A C14 church almost entirely rebuilt, and slightly enlarged, in the mid- to late C19: the tower by T.H.Wyatt in 1846; the S wall, porch and chancel, new windows in the N wall, and added N transept all by Richard Creed in 1887-8.

Exterior

A very attractively sited parish church of modest proportions which, although now mostly of C19 construction, retains something of its irregular medieval character. Built of sandstone and conglomerate ("pudding-stone") rubble brought to courses, except the tower which is regularly-coursed; with freestone dressings and graduated stone slate roofs.

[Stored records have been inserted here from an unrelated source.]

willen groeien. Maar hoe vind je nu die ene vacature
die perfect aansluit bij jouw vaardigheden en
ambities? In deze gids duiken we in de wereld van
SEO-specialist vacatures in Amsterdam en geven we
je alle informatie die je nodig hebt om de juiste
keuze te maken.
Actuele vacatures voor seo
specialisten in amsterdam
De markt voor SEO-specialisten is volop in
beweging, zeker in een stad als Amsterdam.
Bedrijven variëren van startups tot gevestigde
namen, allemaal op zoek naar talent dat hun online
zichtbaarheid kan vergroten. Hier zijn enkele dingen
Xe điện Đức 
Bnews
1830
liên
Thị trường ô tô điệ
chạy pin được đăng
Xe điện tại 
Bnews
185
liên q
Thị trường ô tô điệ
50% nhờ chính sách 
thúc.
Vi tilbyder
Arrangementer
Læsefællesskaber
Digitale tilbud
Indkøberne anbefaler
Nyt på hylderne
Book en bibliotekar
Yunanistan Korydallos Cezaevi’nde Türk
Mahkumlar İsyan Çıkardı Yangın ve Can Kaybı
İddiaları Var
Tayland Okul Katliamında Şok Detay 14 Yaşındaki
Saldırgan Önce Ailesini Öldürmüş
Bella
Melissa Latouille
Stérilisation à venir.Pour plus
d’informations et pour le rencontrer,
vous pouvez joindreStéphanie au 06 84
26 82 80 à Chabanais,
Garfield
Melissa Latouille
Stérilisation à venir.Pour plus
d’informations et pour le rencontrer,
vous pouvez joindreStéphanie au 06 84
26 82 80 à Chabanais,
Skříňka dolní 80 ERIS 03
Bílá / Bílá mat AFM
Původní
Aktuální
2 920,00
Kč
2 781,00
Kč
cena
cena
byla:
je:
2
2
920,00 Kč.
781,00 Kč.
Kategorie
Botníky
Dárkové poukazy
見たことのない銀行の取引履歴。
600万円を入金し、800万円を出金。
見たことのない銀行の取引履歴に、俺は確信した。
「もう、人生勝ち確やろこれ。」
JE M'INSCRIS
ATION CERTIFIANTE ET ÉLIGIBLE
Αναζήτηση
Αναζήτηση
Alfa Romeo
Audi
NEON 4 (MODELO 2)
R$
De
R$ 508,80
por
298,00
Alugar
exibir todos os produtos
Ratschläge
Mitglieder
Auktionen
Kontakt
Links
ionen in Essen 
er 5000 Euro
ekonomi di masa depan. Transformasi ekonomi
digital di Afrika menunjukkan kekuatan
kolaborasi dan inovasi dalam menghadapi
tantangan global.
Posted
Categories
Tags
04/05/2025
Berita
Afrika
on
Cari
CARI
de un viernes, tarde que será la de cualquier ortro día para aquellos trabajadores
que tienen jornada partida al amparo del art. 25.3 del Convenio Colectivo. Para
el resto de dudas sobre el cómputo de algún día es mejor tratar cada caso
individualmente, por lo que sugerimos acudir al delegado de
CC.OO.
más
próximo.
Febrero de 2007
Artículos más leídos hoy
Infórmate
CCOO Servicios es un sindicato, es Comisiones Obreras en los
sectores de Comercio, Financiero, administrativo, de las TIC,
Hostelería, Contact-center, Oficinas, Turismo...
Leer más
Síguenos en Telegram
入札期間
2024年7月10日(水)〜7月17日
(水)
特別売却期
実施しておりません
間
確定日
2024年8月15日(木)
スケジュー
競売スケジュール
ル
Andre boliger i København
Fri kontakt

It consists of a relatively low nave with a S porch and an added transept to the E end of its N side; a lower chancel; and a 3-stage W tower. This has diagonal buttresses, a cornice with sunk moulding, and stepped battlements; a large 2-centred arched and double-chamfered W doorway with a hollow-moulded hoodmould; a trefoil-headed 1-light window to the 2nd stage; and a slightly set-back belfry stage defined by string-courses, with a 2-centred arched belfry window of 2 trefoil lights with a quatrefoil in the head. The S side has a square-headed window of 2 trefoil lights to the 1st stage, but is otherwise the same; and the N and E sides have only cusped lancet belfry windows.
The nave has on its S side a Victorian gabled porch with medieval-style timber-framed superstructure including arch-bracing to a brattished tie-beam; cusped bargeboarding; and a 2-centred arched inner doorway. To the left is a 1-light window with Perpendicular tracery; to the right, a small 2-centred arched window of 2 trefoil lights with a quatrefoil in the head; further right, a large square-headed 3-light window with cusped ogee-headed lights and shallow Perpendicular-style tracery in the head; and at a high level to the right of this is a very small cusped-ogee arched window (reproducing the lighting of a former rood loft). The chancel has a C19 2-centred arched priest door and a window of 2 trefoil lights; and a large 3-light E window with tracery.
On the N side the nave has 3 Victorian lancet windows with trefoil tracery; the transept at its E end has a 2-centred arched N window with intersecting tracery, and in it W wall a very small 2-centred arched doorway.

Interior

Simple nave with good medieval-style 5-bay crown-post collar-rafter roof, the rafters of the two W bays exposed but the others with wagon-roof board ceiling; a moulded 2-centred tower arch, and a similar chancel arch. The chancel has scored stucco lining to the walls, and 2 arch-braced roof trusses. The N transept (effectively the Bosanquet chapel) contains 4 benches with poppy-head bench-ends, and its E and W walls are lined with 7 monuments commemorating various members of the Bosanquet family of Dingestow Court, from 1806 to 1975, those of principal historical interest being: (1) a white marble tablet on the W wall, in a Gothick frame, with a long inscription commemorating Samuel Bosanquet of Forest House in Essex and Dingestow Court, d.1806; (2) a large Gothic arch in the E wall containing a standing monument with a seated figure of Faith comforting a grieving woman collapsed across her lap, commemorating the Rt Hon. Sir John Bernard Bosanquet (of the same), d.1847; (3) Samuel John Anson Bosanquet, Lieut.RNVR, only son of Sir Ronald and Lady Bosanquet, killed on active service 1944, aged 33 (father of the present owner of Dingestow Court). On the S wall of the nave there is also a monument to Samuel Richard Bosanquet, d.1882.

Reasons for Listing

Included as the principal architectural feature in the village of Dingestow, as an intelligent Victorian rebuild of the medieval original; and for its historical associations with the Bosanquet family of Dingestow Court (q.v.), expressed in a fine series of memorials.